Chin Poh Choo (left), the executive director of Good Shepherd Services with Sabah Youth and Sports Minister Phoong Jin Zhe at the launch of the Kawan Bah careline in Kota Kinabalu today.

KOTA KINABALU: A youth centre in Sabah has come up with what is believed to be the country’s first careline dedicated to the youth following the profound effects of Covid-19 and the ensuing movement control order (MCO).

The YouthPrep Centre (YPC) Alamesra today launched the “Kawan Bah” careline, which is to help youths cope with personal issues amid the changing social environment following the pandemic.

Young people can access the seven-day 24-hour service by calling or using WhatsApp through +6012 775 3020.

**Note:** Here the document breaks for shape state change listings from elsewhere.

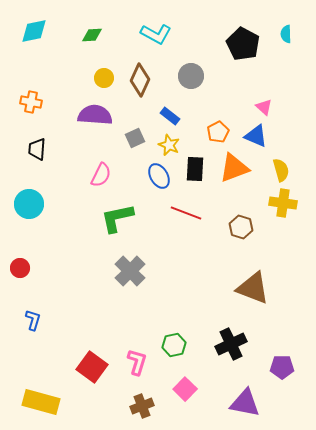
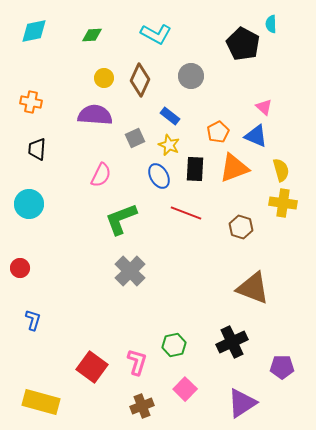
cyan semicircle: moved 15 px left, 10 px up
green L-shape: moved 4 px right, 1 px down; rotated 9 degrees counterclockwise
black cross: moved 1 px right, 2 px up
purple triangle: moved 3 px left; rotated 44 degrees counterclockwise
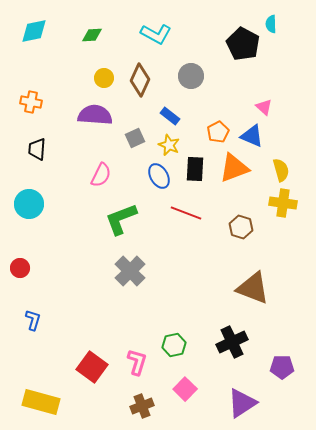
blue triangle: moved 4 px left
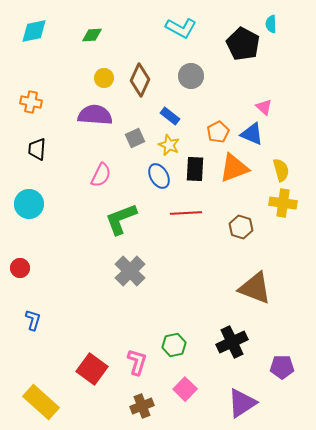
cyan L-shape: moved 25 px right, 6 px up
blue triangle: moved 2 px up
red line: rotated 24 degrees counterclockwise
brown triangle: moved 2 px right
red square: moved 2 px down
yellow rectangle: rotated 27 degrees clockwise
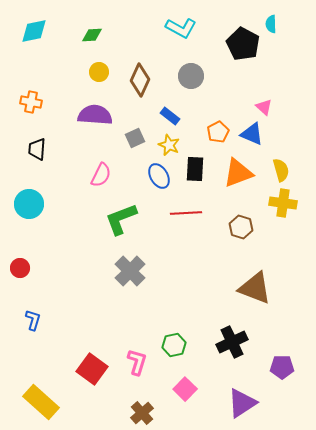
yellow circle: moved 5 px left, 6 px up
orange triangle: moved 4 px right, 5 px down
brown cross: moved 7 px down; rotated 20 degrees counterclockwise
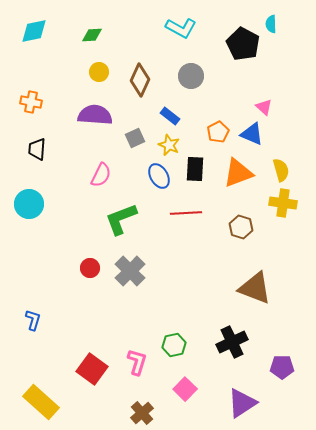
red circle: moved 70 px right
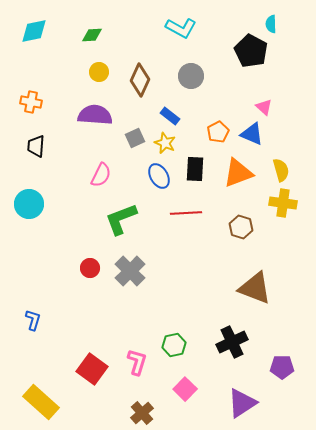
black pentagon: moved 8 px right, 7 px down
yellow star: moved 4 px left, 2 px up
black trapezoid: moved 1 px left, 3 px up
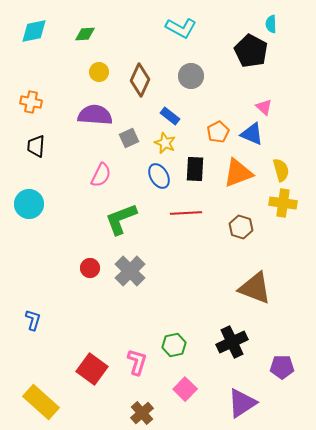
green diamond: moved 7 px left, 1 px up
gray square: moved 6 px left
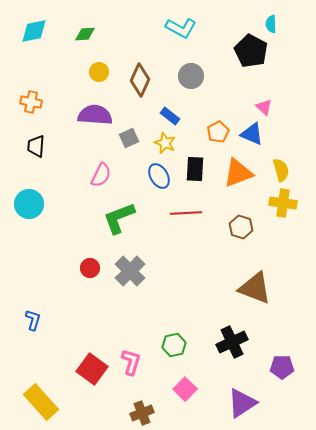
green L-shape: moved 2 px left, 1 px up
pink L-shape: moved 6 px left
yellow rectangle: rotated 6 degrees clockwise
brown cross: rotated 20 degrees clockwise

They can speak about anything from their anxieties to daily hardships, and even get career guidance tips.

“We are the first such careline I think in Malaysia specifically for the youth,” said Chin Poh Choo, the executive director of Good Shepherd Services, the social service group that operates YPC.

Sabah Youth and Sports Minister Phoong Jin Zhe (left, dark jacket) interacting with youths at the YouthPrep Centre in Kota Kinabalu today.

Chin said the idea came about after YPC reached out to about 200 students who were stranded in the capital during the MCO.

“They couldn’t go back to their villages and nobody expected the MCO to be extended for such a long period. They had no cash, were running out of food, had no monetary support from parents and no friends to hang out with. Basically, they were unprepared for the MCO.

“So we came in for them and ordered food supplies and also did a cluster counselling support where we met online just so they would know they were not alone. This made them feel supported and they requested for the check-in sessions to go on.

“So the Kawan Bah careline is an extension of the experience we had during the MCO,” she said.

Sabah Youth and Sports Minister Phoong Jin Zhe was on hand to officiate at the launching of the service at YPC’s office in Alamesra, Likas, here.

Elaborating on the careline, Chin said: “Youth are often confronted with physical, social and emotional challenges that affect their mental health and overall well-being.

“Yet, specific support for youths in the area of mental health and well-being tend to be overlooked, neglected, under-served or often unspoken.

“Mental health is always seen as negative. What comes to mind is ‘something must be wrong with you’.

“However, sometimes it could just be people wanting an opinion or to have an ear to listen to what’s on their mind.”

She said the centre had a licensed counsellor.

In commending YPC for its efforts, Phoong said the Kawan Bah careline would be vital in looking after the mental health of the younger generation, particularly those in Sabah.

“I hope other youth organisations can follow suit,” he said, adding the ministry would channel funds to help groups like the YPC involved in such efforts.

He added that his ministry was working on establishing the Sabah Youth Aspiration Centre to cater to youth as there was no such government-run centre yet in the state.